The 30-year fixed-rate mortgage rose for the fifth consecutive week to 4.72%, a high not seen since April 28, 2011 when it was 4.78%. The average 15-year rate rose to 4.16% from 4.11%, Freddie Mac said in a said in a statement on Thursday.
According to nationalized company, among the reasons listed for the continued rise in rates are: the robust economy, rising Treasury yields and the anticipation of more short-term rate hikes caused mortgage rates to move up.
Of course, the “robust economy” and higher rates are now turning against new homebuyers, as the highest rates in years make purchases of a home prohibitively costly to new buyers. The latest confirmation of the slowdown in housing came earlier today when the NAR reported that pending home sales declined to the lowest level in 7 months. Late last week, Bank of America went so far as to call the top in the US housing market in a note in which the bank urged clients to “call your realtor,” as the peak in home sales has been reached and “housing is no longer a tailwind.” It also confirmed what we wrote back in July in “Housing Market Headed For “Broadest Slowdown In Years.“
“Interest rates are rising because the economy is getting better,” said Greg McBride, chief financial analyst at Bankrate.com. “But the rising interest rates can start to take a toll on borrowers after a point. In the mortgage market, we’re starting to reach that point.”

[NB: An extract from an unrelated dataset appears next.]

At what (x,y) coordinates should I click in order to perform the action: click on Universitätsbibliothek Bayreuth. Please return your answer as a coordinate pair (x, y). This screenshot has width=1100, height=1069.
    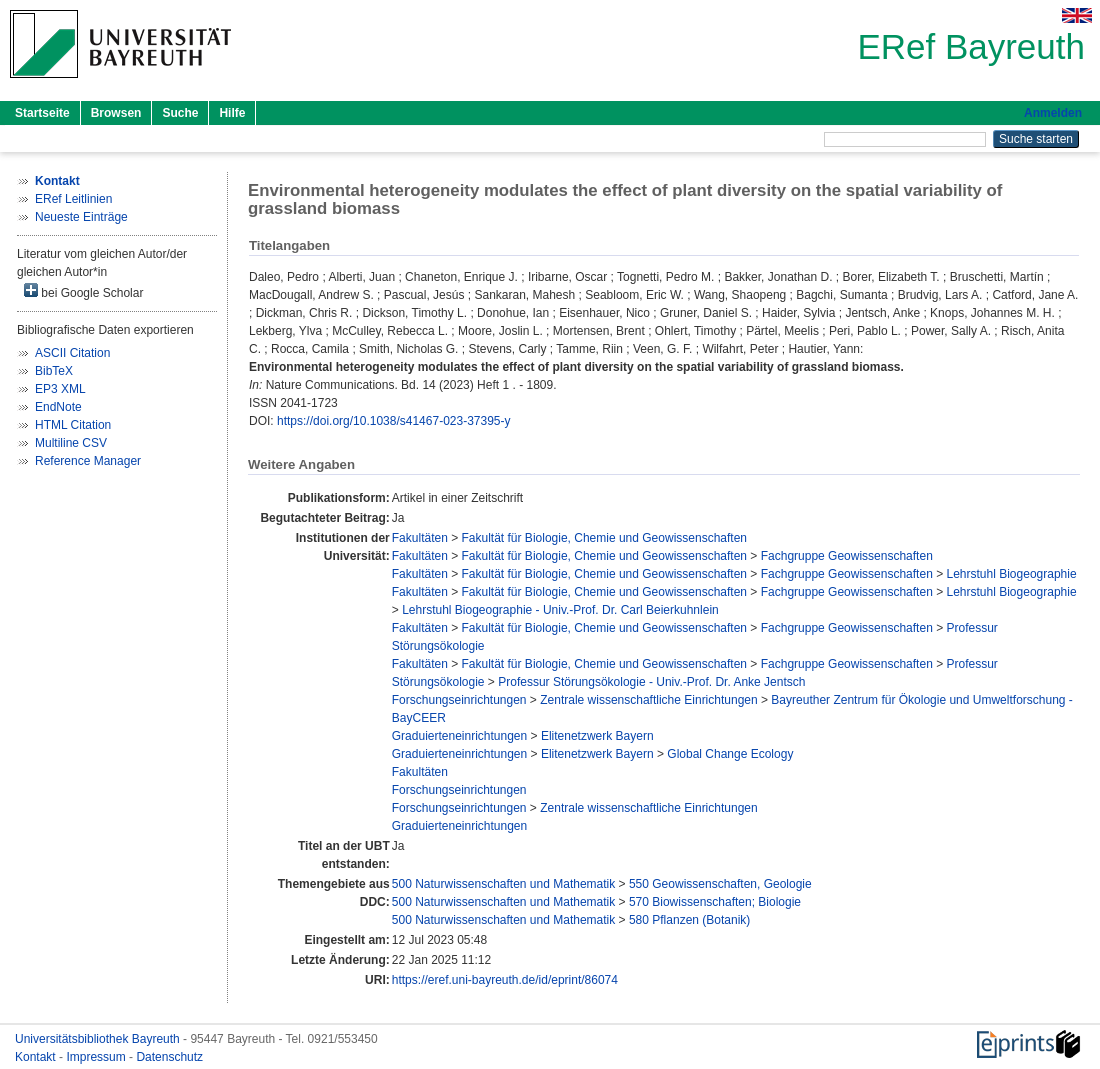
    Looking at the image, I should click on (99, 1039).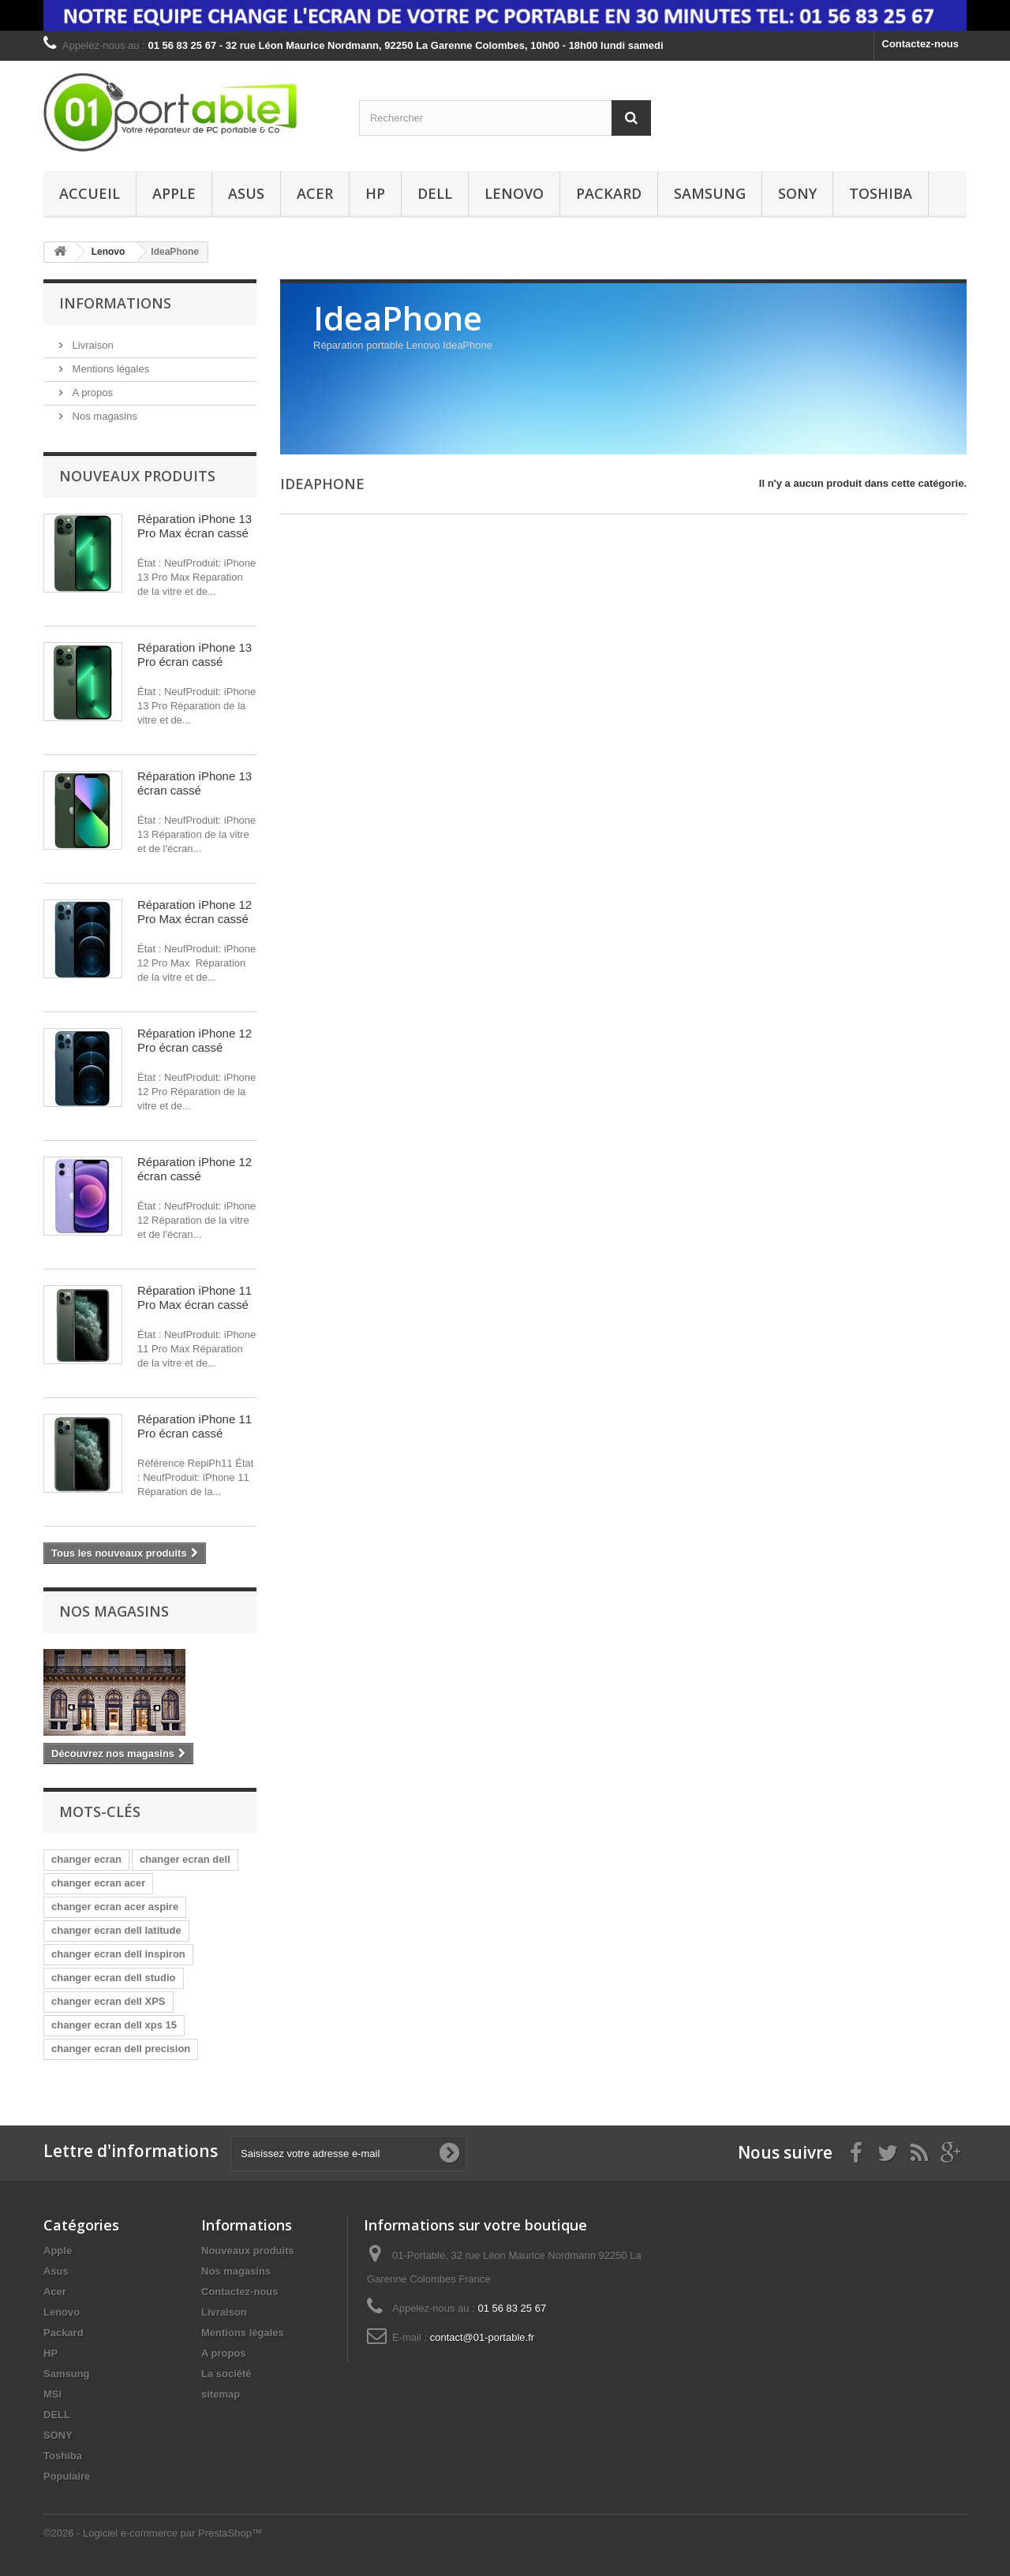  I want to click on Packard, so click(609, 193).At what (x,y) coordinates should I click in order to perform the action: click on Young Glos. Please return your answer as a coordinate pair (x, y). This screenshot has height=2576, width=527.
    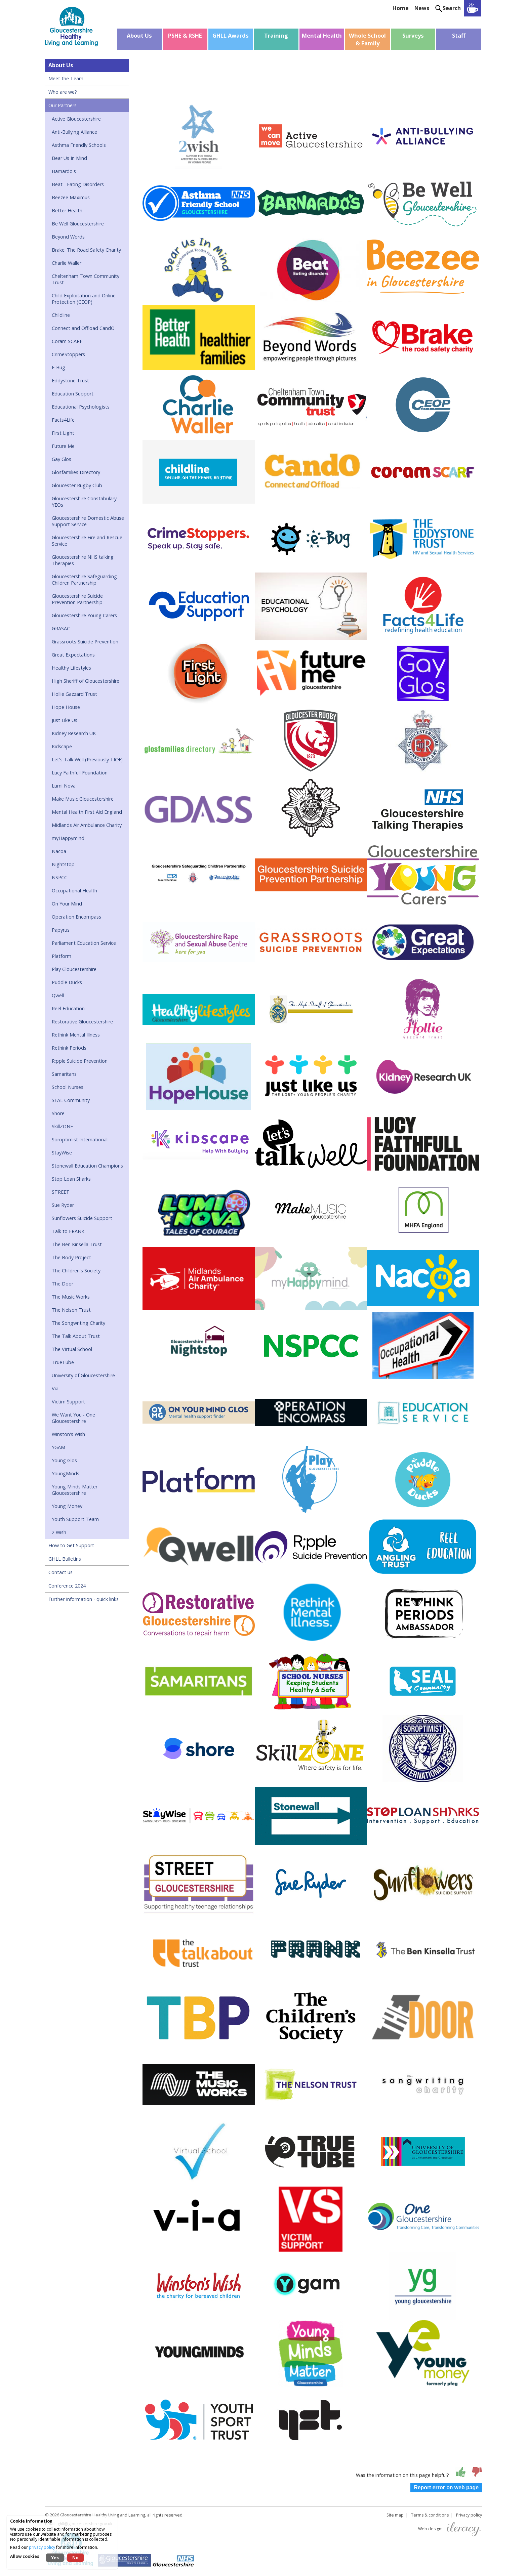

Those potential homeowners who are hoping for conditions to change will have to wait: borrowing costs will continue rising throughout the year, with 30-year fixed rates hitting 5 percent before 2019, according to Danielle Hale, chief economist for Realtor.com. The 30-year average was 3.83 percent a year ago.
“Although this will take some of the pressure off home prices, it will come at the expense of home sales, which are already struggling,” Hale said, confirming that housing is now rolling over and what happens next could be ugly, if the events of 2007 are any indication.